--- DATA PROVIDED ---
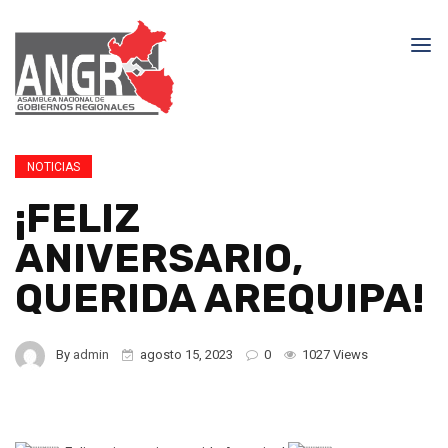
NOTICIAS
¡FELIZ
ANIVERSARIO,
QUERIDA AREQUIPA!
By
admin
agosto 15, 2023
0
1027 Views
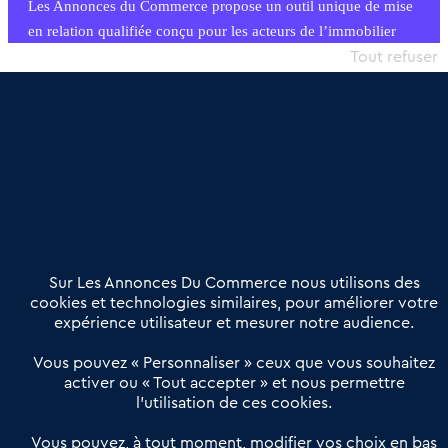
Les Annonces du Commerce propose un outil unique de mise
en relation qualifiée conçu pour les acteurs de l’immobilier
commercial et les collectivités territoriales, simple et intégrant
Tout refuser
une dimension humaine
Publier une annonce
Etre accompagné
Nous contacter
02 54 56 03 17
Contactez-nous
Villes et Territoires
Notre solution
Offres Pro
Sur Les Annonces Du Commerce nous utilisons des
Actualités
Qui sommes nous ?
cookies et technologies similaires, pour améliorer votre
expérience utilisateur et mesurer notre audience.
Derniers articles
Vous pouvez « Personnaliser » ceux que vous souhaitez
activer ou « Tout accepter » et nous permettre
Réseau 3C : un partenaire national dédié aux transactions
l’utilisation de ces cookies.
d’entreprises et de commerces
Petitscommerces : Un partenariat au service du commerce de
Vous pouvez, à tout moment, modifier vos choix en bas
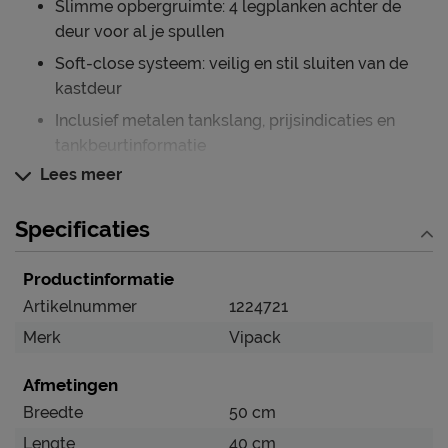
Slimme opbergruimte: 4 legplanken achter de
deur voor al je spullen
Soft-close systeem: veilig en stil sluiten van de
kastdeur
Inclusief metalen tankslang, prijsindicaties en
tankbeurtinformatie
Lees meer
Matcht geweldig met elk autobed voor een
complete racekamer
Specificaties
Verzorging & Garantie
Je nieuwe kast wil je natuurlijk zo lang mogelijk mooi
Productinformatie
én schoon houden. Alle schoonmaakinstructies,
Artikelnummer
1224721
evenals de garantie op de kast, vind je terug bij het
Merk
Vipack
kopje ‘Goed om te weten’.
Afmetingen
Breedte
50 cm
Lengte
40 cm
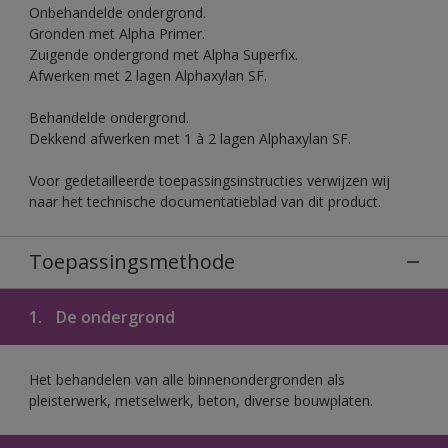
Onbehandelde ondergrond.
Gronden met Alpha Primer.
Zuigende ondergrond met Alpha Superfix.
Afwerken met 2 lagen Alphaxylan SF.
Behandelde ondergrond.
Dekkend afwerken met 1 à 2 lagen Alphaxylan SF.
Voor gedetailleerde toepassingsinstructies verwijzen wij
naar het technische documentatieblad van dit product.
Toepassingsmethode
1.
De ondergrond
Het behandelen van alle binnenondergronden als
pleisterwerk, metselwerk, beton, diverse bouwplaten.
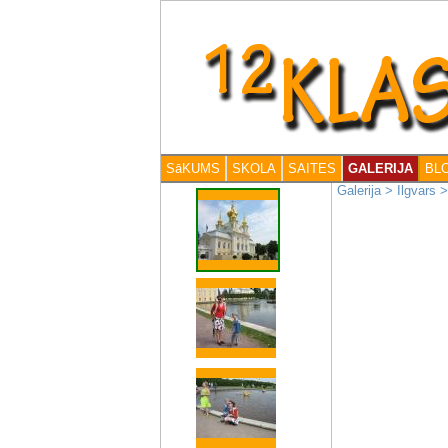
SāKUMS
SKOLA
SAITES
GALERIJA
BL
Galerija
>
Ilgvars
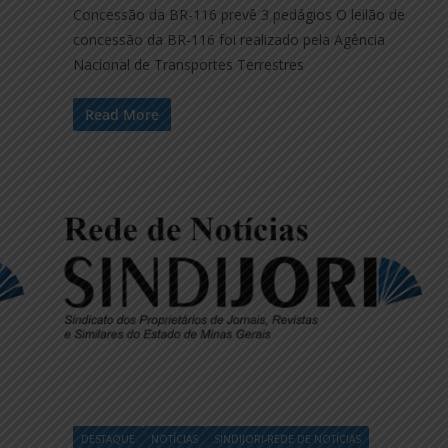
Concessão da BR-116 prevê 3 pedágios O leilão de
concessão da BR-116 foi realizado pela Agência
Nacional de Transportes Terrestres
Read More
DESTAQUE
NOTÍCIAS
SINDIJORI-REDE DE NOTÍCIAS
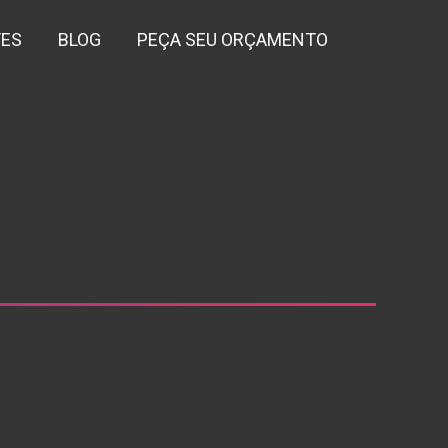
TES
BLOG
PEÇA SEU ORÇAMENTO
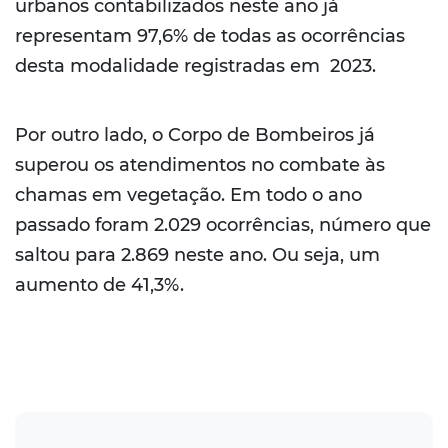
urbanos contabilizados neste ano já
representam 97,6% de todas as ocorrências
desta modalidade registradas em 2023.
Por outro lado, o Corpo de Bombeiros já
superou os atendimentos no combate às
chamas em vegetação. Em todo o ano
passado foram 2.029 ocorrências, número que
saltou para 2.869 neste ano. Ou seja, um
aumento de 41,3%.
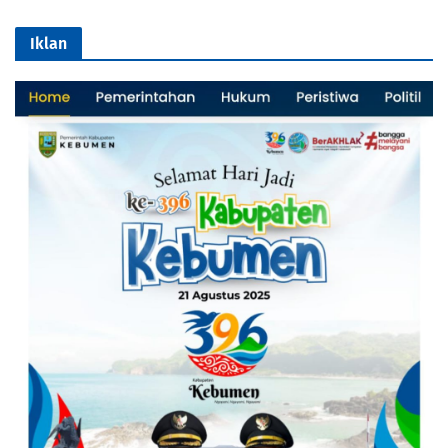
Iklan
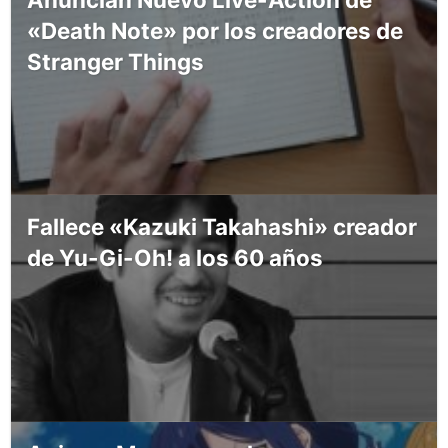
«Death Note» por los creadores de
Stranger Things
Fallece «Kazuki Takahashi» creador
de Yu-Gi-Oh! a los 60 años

* * *

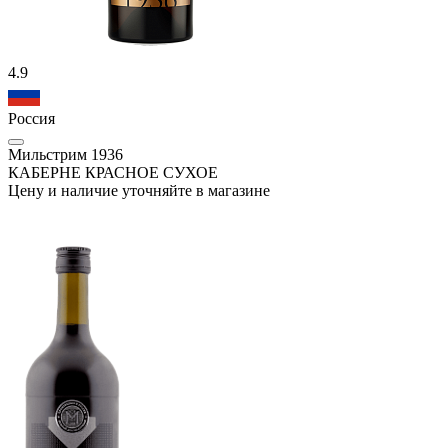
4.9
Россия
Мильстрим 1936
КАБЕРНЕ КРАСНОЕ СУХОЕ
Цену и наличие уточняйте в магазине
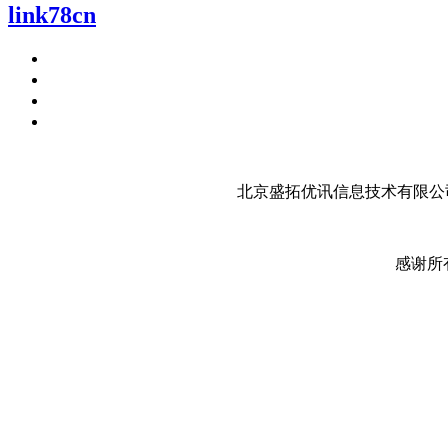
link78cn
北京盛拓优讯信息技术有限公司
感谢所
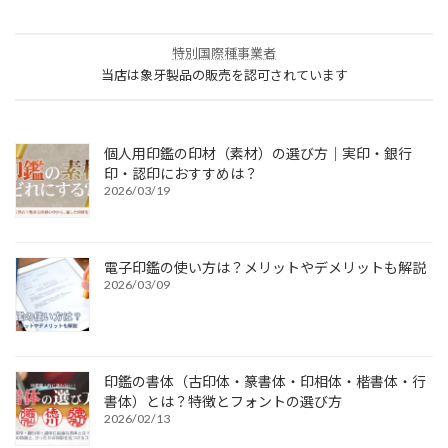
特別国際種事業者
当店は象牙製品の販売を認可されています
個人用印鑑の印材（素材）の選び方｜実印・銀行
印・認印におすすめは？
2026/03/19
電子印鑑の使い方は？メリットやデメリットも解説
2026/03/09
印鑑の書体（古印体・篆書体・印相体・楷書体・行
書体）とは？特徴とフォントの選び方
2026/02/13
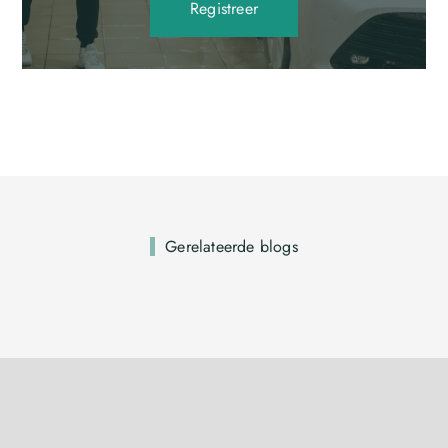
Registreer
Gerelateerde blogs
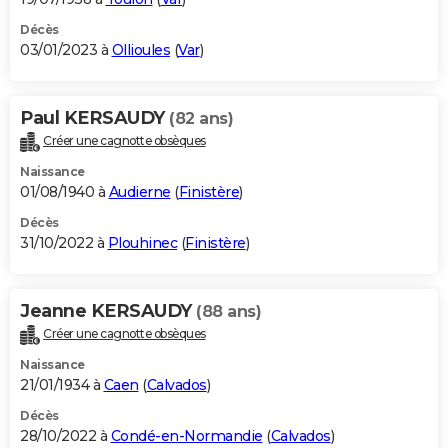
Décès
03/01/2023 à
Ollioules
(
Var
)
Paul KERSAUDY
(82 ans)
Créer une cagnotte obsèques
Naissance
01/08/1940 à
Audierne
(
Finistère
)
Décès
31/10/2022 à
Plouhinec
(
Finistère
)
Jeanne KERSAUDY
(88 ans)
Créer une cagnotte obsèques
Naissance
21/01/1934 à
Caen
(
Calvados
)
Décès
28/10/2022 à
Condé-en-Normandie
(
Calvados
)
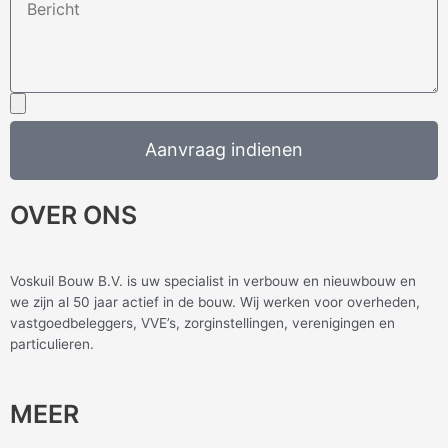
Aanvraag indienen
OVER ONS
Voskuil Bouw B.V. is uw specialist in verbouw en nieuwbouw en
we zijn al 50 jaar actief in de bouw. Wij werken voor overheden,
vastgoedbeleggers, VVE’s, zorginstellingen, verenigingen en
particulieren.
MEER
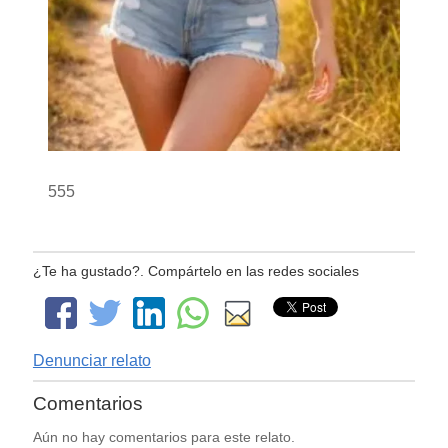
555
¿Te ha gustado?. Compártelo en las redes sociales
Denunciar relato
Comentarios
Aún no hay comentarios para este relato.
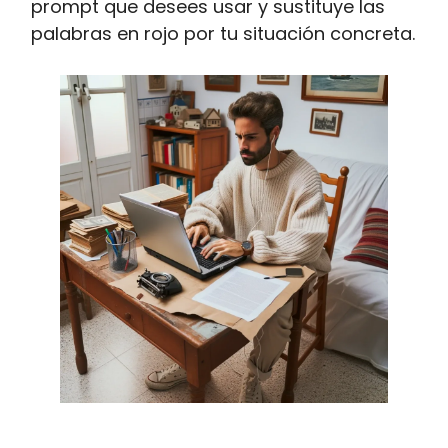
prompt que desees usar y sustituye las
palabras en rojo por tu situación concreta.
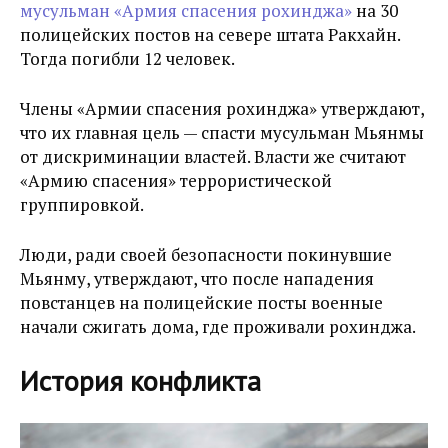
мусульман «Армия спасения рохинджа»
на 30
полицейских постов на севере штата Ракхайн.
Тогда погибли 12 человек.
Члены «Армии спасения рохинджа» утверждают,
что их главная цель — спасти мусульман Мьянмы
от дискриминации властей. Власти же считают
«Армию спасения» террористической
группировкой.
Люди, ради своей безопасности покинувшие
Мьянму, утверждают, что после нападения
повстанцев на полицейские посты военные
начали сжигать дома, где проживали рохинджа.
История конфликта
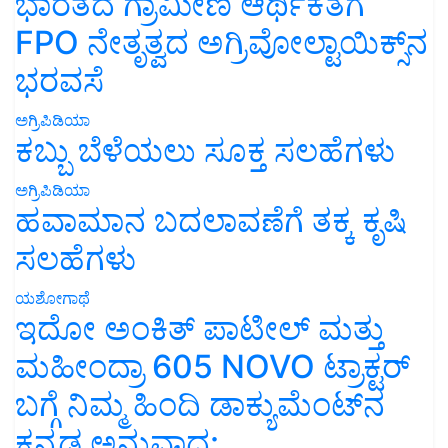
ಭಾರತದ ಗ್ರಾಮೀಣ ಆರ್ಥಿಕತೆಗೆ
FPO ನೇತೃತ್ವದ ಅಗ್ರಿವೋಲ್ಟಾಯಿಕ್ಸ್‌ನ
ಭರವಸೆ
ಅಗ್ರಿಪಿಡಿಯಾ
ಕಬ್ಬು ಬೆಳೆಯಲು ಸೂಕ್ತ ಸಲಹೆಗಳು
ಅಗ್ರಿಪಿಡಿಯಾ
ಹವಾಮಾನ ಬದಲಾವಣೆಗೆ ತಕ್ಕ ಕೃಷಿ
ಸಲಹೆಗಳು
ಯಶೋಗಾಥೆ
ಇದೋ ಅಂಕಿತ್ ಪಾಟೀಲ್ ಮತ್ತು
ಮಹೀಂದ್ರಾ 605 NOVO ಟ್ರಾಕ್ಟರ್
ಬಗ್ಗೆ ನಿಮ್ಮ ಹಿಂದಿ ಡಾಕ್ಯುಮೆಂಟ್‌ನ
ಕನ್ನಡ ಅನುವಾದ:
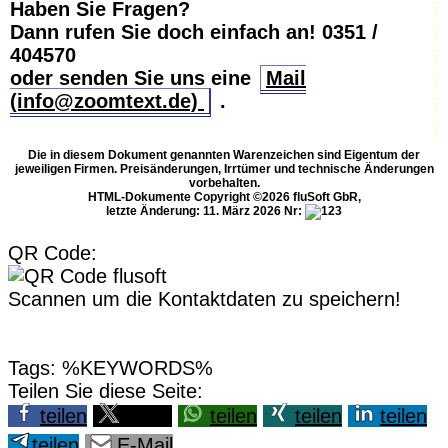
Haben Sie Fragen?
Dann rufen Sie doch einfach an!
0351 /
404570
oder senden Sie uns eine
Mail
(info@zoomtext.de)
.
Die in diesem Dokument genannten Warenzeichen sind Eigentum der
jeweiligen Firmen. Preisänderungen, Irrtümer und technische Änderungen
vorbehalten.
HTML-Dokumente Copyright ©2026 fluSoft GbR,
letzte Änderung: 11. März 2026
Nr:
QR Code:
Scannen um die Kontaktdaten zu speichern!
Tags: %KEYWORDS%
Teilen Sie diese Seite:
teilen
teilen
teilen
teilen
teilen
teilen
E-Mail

--- GOAL OF THE EXERCISE ---
From the material above, reproduce only what runs from the line holding "complete racekamer" down to the line holding "de Yu-Gi-Oh! a los 60 años", both included, pictures excluded.

--- ANSWER SPACE ---
complete racekamer
Specificaties
Verzorging & Garantie
Je nieuwe kast wil je natuurlijk zo lang mogelijk mooi
Productinformatie
én schoon houden. Alle schoonmaakinstructies,
Artikelnummer
1224721
evenals de garantie op de kast, vind je terug bij het
Merk
Vipack
kopje ‘Goed om te weten’.
Afmetingen
Breedte
50 cm
Lengte
40 cm
Onbehandelde ondergrond.
Gronden met Alpha Primer.
Zuigende ondergrond met Alpha Superfix.
Afwerken met 2 lagen Alphaxylan SF.
Behandelde ondergrond.
Dekkend afwerken met 1 à 2 lagen Alphaxylan SF.
Voor gedetailleerde toepassingsinstructies verwijzen wij
naar het technische documentatieblad van dit product.
Toepassingsmethode
1.
De ondergrond
Het behandelen van alle binnenondergronden als
pleisterwerk, metselwerk, beton, diverse bouwplaten.
SāKUMS
SKOLA
SAITES
GALERIJA
BL
Galerija
>
Ilgvars
Concessão da BR-116 prevê 3 pedágios O leilão de
concessão da BR-116 foi realizado pela Agência
Nacional de Transportes Terrestres
Read More
DESTAQUE
NOTÍCIAS
SINDIJORI-REDE DE NOTÍCIAS
TES
BLOG
PEÇA SEU ORÇAMENTO
urbanos contabilizados neste ano já
representam 97,6% de todas as ocorrências
desta modalidade registradas em 2023.
Por outro lado, o Corpo de Bombeiros já
superou os atendimentos no combate às
chamas em vegetação. Em todo o ano
passado foram 2.029 ocorrências, número que
saltou para 2.869 neste ano. Ou seja, um
aumento de 41,3%.
Iklan
«Death Note» por los creadores de
Stranger Things
Fallece «Kazuki Takahashi» creador
de Yu-Gi-Oh! a los 60 años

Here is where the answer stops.